Extracted entries START
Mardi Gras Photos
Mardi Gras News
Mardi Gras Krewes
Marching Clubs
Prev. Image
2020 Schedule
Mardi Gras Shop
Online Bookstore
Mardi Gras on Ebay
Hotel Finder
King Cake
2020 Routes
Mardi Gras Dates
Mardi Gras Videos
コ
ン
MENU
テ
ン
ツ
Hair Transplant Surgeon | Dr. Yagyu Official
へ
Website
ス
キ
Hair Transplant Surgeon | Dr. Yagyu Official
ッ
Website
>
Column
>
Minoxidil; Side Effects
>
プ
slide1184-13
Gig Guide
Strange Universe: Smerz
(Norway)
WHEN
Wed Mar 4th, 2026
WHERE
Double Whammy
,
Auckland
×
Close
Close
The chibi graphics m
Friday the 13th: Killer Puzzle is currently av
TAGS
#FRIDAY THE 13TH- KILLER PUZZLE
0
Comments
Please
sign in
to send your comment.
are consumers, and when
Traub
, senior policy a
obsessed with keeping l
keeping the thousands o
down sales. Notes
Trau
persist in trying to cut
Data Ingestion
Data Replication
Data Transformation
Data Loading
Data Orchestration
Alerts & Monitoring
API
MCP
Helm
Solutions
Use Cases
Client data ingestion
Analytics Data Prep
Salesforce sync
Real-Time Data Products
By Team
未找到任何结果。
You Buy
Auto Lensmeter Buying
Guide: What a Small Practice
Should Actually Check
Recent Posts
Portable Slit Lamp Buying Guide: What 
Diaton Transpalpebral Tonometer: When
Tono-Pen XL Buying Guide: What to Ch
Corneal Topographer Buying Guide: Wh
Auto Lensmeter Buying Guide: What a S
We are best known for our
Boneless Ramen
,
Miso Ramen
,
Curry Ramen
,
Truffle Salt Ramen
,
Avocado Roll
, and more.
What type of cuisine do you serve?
Extracted entries END
With "Lensmeter" as the string to match, show every line of the entries above that has it.

Auto Lensmeter Buying
Auto Lensmeter Buying Guide: What a S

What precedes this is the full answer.